● **EXERCISE OBJECTIVE**
Leaving out the images, transcribe every record below exactly.

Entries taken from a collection
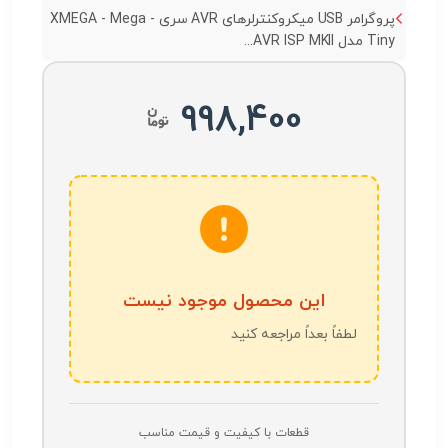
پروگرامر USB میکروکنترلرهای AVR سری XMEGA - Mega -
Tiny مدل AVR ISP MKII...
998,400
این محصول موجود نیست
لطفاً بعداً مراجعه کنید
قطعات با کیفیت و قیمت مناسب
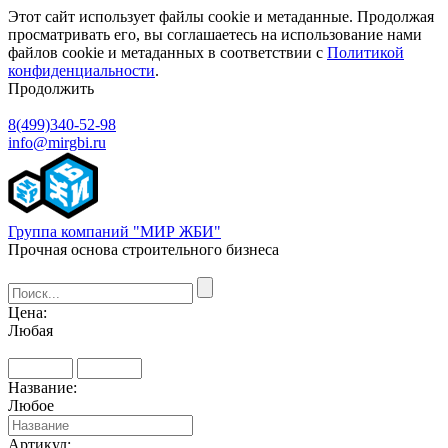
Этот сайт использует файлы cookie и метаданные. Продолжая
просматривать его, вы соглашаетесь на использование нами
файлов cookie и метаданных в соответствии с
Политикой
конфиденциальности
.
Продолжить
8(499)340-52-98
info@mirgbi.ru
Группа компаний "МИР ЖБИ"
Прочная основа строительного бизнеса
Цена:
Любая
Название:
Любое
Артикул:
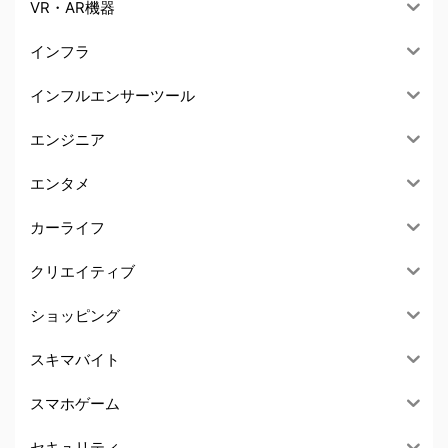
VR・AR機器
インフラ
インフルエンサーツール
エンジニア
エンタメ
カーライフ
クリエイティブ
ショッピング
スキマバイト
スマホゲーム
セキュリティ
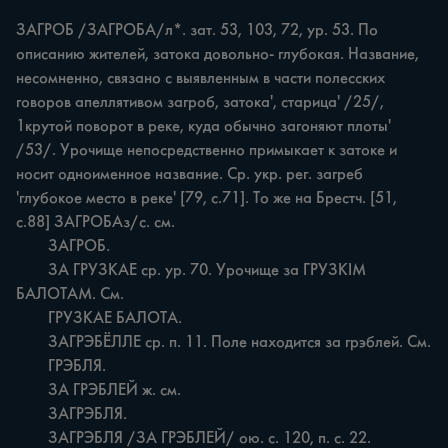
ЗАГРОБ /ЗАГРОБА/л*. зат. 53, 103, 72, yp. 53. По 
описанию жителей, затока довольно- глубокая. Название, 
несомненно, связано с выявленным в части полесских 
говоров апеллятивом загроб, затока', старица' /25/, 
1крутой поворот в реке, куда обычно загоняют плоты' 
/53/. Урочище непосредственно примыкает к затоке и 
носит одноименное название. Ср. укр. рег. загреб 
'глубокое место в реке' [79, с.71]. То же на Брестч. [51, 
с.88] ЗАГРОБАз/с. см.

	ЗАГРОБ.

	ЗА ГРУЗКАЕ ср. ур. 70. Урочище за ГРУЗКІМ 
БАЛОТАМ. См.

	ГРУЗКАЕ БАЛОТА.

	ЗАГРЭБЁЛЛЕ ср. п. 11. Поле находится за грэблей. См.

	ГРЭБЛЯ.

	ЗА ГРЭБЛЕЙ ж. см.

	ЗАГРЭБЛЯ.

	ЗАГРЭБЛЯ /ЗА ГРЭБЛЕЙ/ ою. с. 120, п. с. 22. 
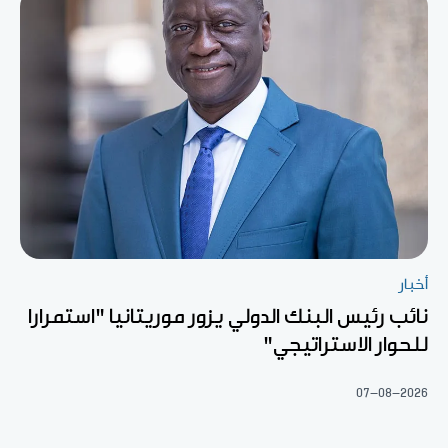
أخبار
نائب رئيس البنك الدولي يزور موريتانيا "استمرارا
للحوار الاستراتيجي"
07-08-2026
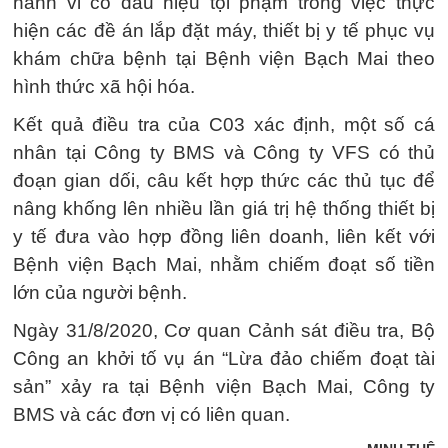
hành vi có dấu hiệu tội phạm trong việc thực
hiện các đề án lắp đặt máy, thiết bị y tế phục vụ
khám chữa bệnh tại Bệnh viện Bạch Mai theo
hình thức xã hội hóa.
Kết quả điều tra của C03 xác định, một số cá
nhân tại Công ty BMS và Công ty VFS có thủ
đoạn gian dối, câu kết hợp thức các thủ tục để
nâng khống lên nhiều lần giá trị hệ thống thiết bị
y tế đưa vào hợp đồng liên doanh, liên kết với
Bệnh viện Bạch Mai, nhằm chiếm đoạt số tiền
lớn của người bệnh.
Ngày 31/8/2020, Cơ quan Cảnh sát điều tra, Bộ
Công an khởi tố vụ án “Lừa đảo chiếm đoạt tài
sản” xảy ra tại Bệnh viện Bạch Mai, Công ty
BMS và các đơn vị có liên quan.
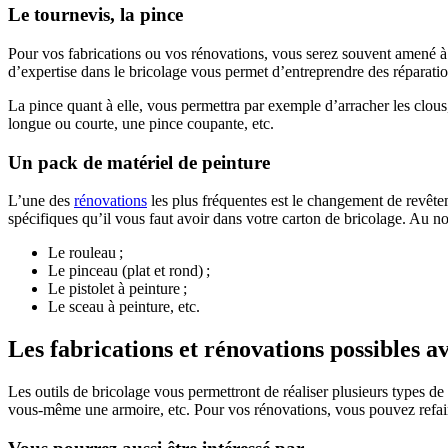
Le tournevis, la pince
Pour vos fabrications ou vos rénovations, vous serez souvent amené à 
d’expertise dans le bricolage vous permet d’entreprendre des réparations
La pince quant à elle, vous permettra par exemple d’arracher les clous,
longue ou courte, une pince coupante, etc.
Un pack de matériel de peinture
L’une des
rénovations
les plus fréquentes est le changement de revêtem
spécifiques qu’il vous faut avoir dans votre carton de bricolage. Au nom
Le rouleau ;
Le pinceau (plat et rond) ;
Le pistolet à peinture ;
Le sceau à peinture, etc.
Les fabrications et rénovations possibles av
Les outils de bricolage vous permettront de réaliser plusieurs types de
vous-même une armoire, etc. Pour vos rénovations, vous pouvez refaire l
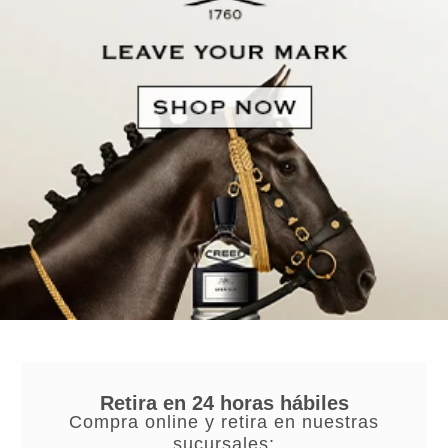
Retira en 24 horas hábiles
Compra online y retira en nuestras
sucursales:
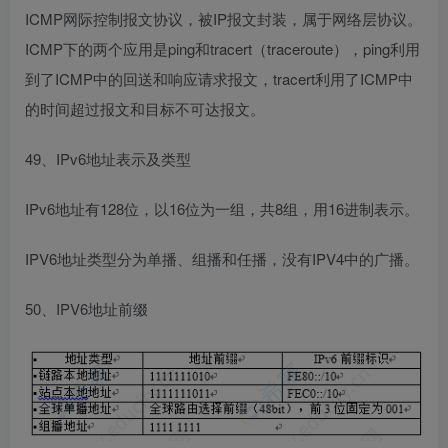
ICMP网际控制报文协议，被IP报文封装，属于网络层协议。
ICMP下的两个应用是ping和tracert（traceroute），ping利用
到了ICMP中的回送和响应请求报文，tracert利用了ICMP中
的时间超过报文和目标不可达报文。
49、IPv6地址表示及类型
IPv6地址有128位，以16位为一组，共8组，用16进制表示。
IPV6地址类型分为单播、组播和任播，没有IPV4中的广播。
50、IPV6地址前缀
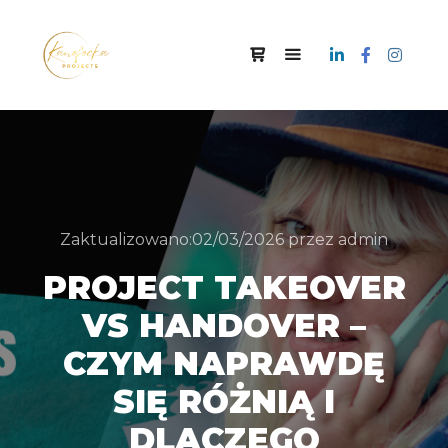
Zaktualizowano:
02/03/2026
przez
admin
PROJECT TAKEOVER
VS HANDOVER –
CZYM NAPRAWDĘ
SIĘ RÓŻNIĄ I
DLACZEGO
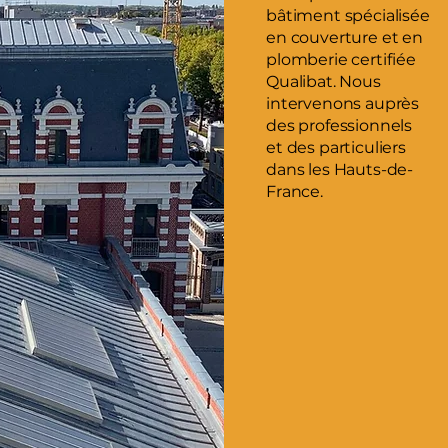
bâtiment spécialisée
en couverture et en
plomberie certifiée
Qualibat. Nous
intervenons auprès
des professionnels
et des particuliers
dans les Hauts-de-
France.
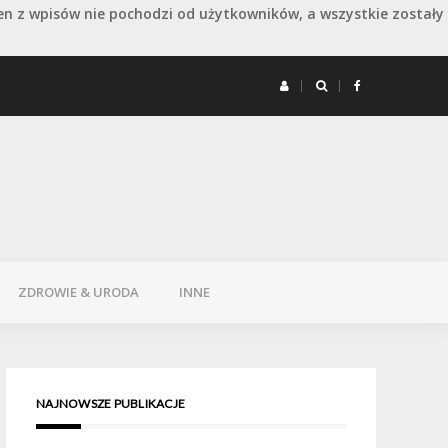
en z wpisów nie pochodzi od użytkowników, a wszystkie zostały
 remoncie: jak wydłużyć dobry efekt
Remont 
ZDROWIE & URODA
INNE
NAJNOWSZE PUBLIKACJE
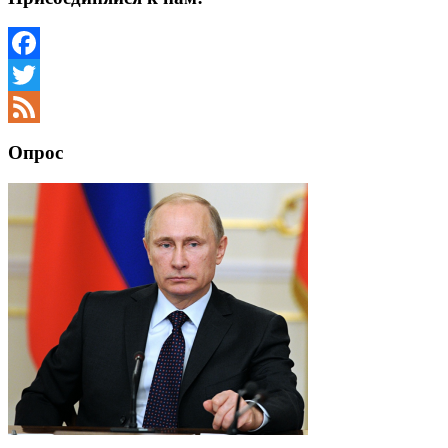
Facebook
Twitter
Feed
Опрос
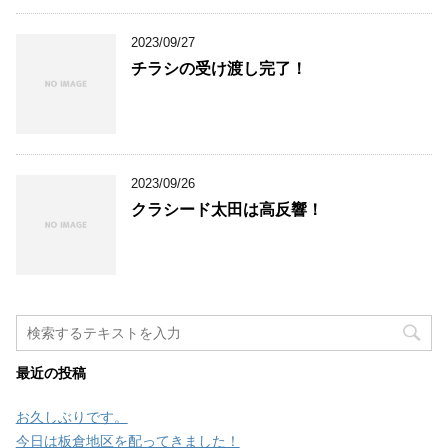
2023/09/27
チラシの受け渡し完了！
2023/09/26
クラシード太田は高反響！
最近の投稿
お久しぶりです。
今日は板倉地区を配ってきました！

● **PROBLEM SOLUTION**
پروگرامر USB میکروکنترلرهای AVR سری XMEGA - Mega -
Tiny مدل AVR ISP MKII...
998,400
این محصول موجود نیست
لطفاً بعداً مراجعه کنید
قطعات با کیفیت و قیمت مناسب
Этот сайт использует файлы cookie и метаданные. Продолжая
просматривать его, вы соглашаетесь на использование нами
файлов cookie и метаданных в соответствии с
Политикой
конфиденциальности
.
Продолжить
8(499)340-52-98
info@mirgbi.ru
Группа компаний "МИР ЖБИ"
Прочная основа строительного бизнеса
Цена:
Любая
Название:
Любое
Артикул:
VR・AR機器
インフラ
インフルエンサーツール
エンジニア
エンタメ
カーライフ
クリエイティブ
ショッピング
スキマバイト
スマホゲーム
セキュリティ
ЗАГРОБ /ЗАГРОБА/л*. зат. 53, 103, 72, yp. 53. По 
описанию жителей, затока довольно- глубокая. Название, 
несомненно, связано с выявленным в части полесских 
говоров апеллятивом загроб, затока', старица' /25/, 
1крутой поворот в реке, куда обычно загоняют плоты' 
/53/. Урочище непосредственно примыкает к затоке и 
носит одноименное название. Ср. укр. рег. загреб 
'глубокое место в реке' [79, с.71]. То же на Брестч. [51, 
с.88] ЗАГРОБАз/с. см.

	ЗАГРОБ.

	ЗА ГРУЗКАЕ ср. ур. 70. Урочище за ГРУЗКІМ 
БАЛОТАМ. См.

	ГРУЗКАЕ БАЛОТА.

	ЗАГРЭБЁЛЛЕ ср. п. 11. Поле находится за грэблей. См.

	ГРЭБЛЯ.

	ЗА ГРЭБЛЕЙ ж. см.

	ЗАГРЭБЛЯ.

	ЗАГРЭБЛЯ /ЗА ГРЭБЛЕЙ/ ою. с. 120, п. с. 22. 
أخبار
نائب رئيس البنك الدولي يزور موريتانيا "استمرارا
للحوار الاستراتيجي"
07-08-2026
hành vi có dấu hiệu tội phạm trong việc thực
hiện các đề án lắp đặt máy, thiết bị y tế phục vụ
khám chữa bệnh tại Bệnh viện Bạch Mai theo
hình thức xã hội hóa.
Kết quả điều tra của C03 xác định, một số cá
nhân tại Công ty BMS và Công ty VFS có thủ
đoạn gian dối, câu kết hợp thức các thủ tục để
nâng khống lên nhiều lần giá trị hệ thống thiết bị
y tế đưa vào hợp đồng liên doanh, liên kết với
Bệnh viện Bạch Mai, nhằm chiếm đoạt số tiền
lớn của người bệnh.
Ngày 31/8/2020, Cơ quan Cảnh sát điều tra, Bộ
Công an khởi tố vụ án “Lừa đảo chiếm đoạt tài
sản” xảy ra tại Bệnh viện Bạch Mai, Công ty
BMS và các đơn vị có liên quan.
Le tournevis, la pince
Pour vos fabrications ou vos rénovations, vous serez souvent amené à 
d’expertise dans le bricolage vous permet d’entreprendre des réparations
La pince quant à elle, vous permettra par exemple d’arracher les clous,
longue ou courte, une pince coupante, etc.
Un pack de matériel de peinture
L’une des
rénovations
les plus fréquentes est le changement de revêtem
spécifiques qu’il vous faut avoir dans votre carton de bricolage. Au nom
Le rouleau ;
Le pinceau (plat et rond) ;
Le pistolet à peinture ;
Le sceau à peinture, etc.
Les fabrications et rénovations possibles av
Les outils de bricolage vous permettront de réaliser plusieurs types de
vous-même une armoire, etc. Pour vos rénovations, vous pouvez refaire l
Retira en 24 horas hábiles
Compra online y retira en nuestras
sucursales:
ICMP网际控制报文协议，被IP报文封装，属于网络层协议。
ICMP下的两个应用是ping和tracert（traceroute），ping利用
到了ICMP中的回送和响应请求报文，tracert利用了ICMP中
的时间超过报文和目标不可达报文。
49、IPv6地址表示及类型
IPv6地址有128位，以16位为一组，共8组，用16进制表示。
IPV6地址类型分为单播、组播和任播，没有IPV4中的广播。
50、IPV6地址前缀
Zaktualizowano:
02/03/2026
przez
admin
PROJECT TAKEOVER
VS HANDOVER –
CZYM NAPRAWDĘ
SIĘ RÓŻNIĄ I
DLACZEGO
bâtiment spécialisée
en couverture et en
plomberie certifiée
Qualibat. Nous
intervenons auprès
des professionnels
et des particuliers
dans les Hauts-de-
France.
en z wpisów nie pochodzi od użytkowników, a wszystkie zostały
 remoncie: jak wydłużyć dobry efekt
Remont 
ZDROWIE & URODA
INNE
NAJNOWSZE PUBLIKACJE
Facebook
Twitter
Feed
Опрос
2023/09/27
チラシの受け渡し完了！
2023/09/26
クラシード太田は高反響！
最近の投稿
お久しぶりです。
今日は板倉地区を配ってきました！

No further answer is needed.